The dimensions of the thoracic aorta vary according to age, sex, and body surface area (BSA): they increase progressively with advancing age and weight gain, while at the same age, men have a larger diameter than women [4].
Therefore, there are various methods used in both the clinical and scientific fields, which allow the dimensions of the aortic diameter to be related to the individual, such as the Z-score (used mainly in the pediatric field) and the aortic size index, which allows the risk of dissection to be stratified in adults based on the aortic diameter in relation to the height and weight (BSA) of the subject [5] (Figure 1).
Unlike abdominal aortic aneurysm, which demonstrates etiopathogenesis mostly related to atherosclerotic pathology, in thoracic aortic aneurysm, the etiology is extremely variable.
Therefore, based on the responsible etiological agent, we can distinguish different categories (sporadic, syndromic, and familial non-syndromic aneurysms).
In the case of sporadic form, the precise pathogenetic processes related to the degeneration of the medial tunica and remodeling of the entire aorta wall are not fully known [3,6].

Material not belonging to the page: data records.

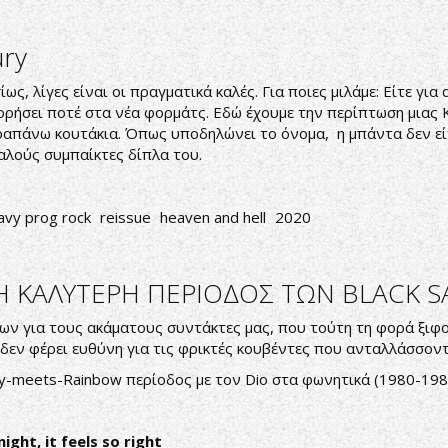
ury
, λίγες είναι οι πραγματικά καλές. Για ποιες μιλάμε: Είτε για 
φορήσει ποτέ στα νέα φορμάτς. Εδώ έχουμε την περίπτωση μιας 
 παραπάνω κουτάκια. Όπως υποδηλώνει το όνομα, η μπάντα δεν ε
αλούς συμπαίκτες δίπλα του.
avy prog rock
reissue
heaven and hell
2020
 Η ΚΑΛΥΤΕΡΗ ΠΕΡΙΟΔΟΣ ΤΩΝ BLACK S
ων για τους ακάματους συντάκτες μας, που τούτη τη φορά ξιφ
 δεν φέρει ευθύνη για τις φρικτές κουβέντες που ανταλλάσσοντ
vy-meets-Rainbow περίοδος με τον Dio στα φωνητικά (1980-1981
night, it feels so right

Microscopically, the aortic wall can be divided into three layers: intima, media, and adventitia (Figure 2).
The intima is the most superficial layer of the aortic wall, the one that faces the vascular lumen. It is composed of a single layer of endothelial cells resting on a basement membrane and supported by an elastic lamina that marks the boundary with the media. The internal elastic lamina is composed of type IV collagen and laminin. The primary role of the intima is to provide a smooth, non-thrombogenic surface for blood flow, and it also regulates vascular tone (through the secretion of prostacyclin and endothelium-relaxing factors) and participates in inflammatory and immune responses.
The media is the central layer of the aortic wall and is composed of collagen fibers, elastic fibers, smooth muscle cells, and other molecules organized into concentric lamellar units. Concentric sheets of elastin enclose smooth muscle cells and are connected by finer elastic fibers. Collagen fibers are also spaced and aligned circumferentially. In the normal aortic root, the walls are made up of 50–70 layers of concentric lamellar units. This elastic and muscular organization allows the aorta to expand and counteract the pulsatile blood flow generated by the heart (Figure 3).
The adventitia is the outermost layer of the aortic wall and consists of multiple layers of collagen fibers, especially type I collagen, mast cells, and fibroblasts that provide additional support to the vascular structure.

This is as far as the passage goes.